About the Font Size Scale Generator
The Font Size Scale Generator builds a typographic scale from a base size and a ratio. Pick a base in px or rem, choose a named ratio such as Major Third (1.250) or set your own, and decide how many steps to add above and below the base. You get a live preview at each computed size plus ready-to-paste CSS custom properties, with an optional clamp() variant for fluid sizing. Everything runs in your browser, so nothing is uploaded.
How it works
- Set the base font size and its unit (px or rem), and the root size used to convert between px and rem.
- Choose a named ratio from the list or type a custom value, then set how many steps you want above and below the base.
- Read the live preview to see each step at its real size, and switch the output between fixed CSS variables and a fluid clamp() variant.
- Click Copy to grab the generated CSS.
Features
- Named ratios (Minor Second through Octave, plus Golden Ratio) and a custom ratio input.
- Base size in px or rem, with an adjustable root size for px/rem conversion.
- Independent control of steps above and below the base.
- Live preview of every step at its computed size, using your own sample text.
- CSS custom properties output and an optional clamp() fluid variant, both with one-click copy.

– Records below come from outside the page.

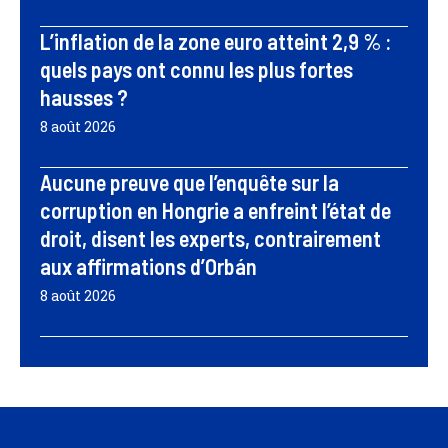
L’inflation de la zone euro atteint 2,9 % :
quels pays ont connu les plus fortes
hausses ?
8 août 2026
Aucune preuve que l’enquête sur la
corruption en Hongrie a enfreint l’état de
droit, disent les experts, contrairement
aux affirmations d’Orbán
8 août 2026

Frequently asked questions
What is a type scale ratio?
A ratio is the constant multiplier between adjacent steps. Each step up multiplies the previous size by the ratio, and each step down divides by it. Named ratios like 1.250 (Major Third) or 1.618 (Golden Ratio) give consistent, proportional jumps between sizes.
Should I use px or rem for the output?
rem scales with the user's root font size, which is better for accessibility, so the CSS output uses rem. The base input accepts px or rem; the root size setting controls how px values convert to rem.
What does the clamp() variant do?
The clamp() variant produces fluid sizes that grow with the viewport between a minimum and maximum, so type scales smoothly from small screens to large ones without media queries. The minimum is computed from your maximum size, and the value interpolates with viewport width in between.
Is my data sent anywhere?
No. The scale, preview, and CSS are all generated locally in your browser. Nothing is uploaded or logged.
How many steps should I generate?
Most projects need a handful of sizes for body text, captions, and a few heading levels. Start with two or three steps below the base and four to six above, then trim to the sizes you actually use.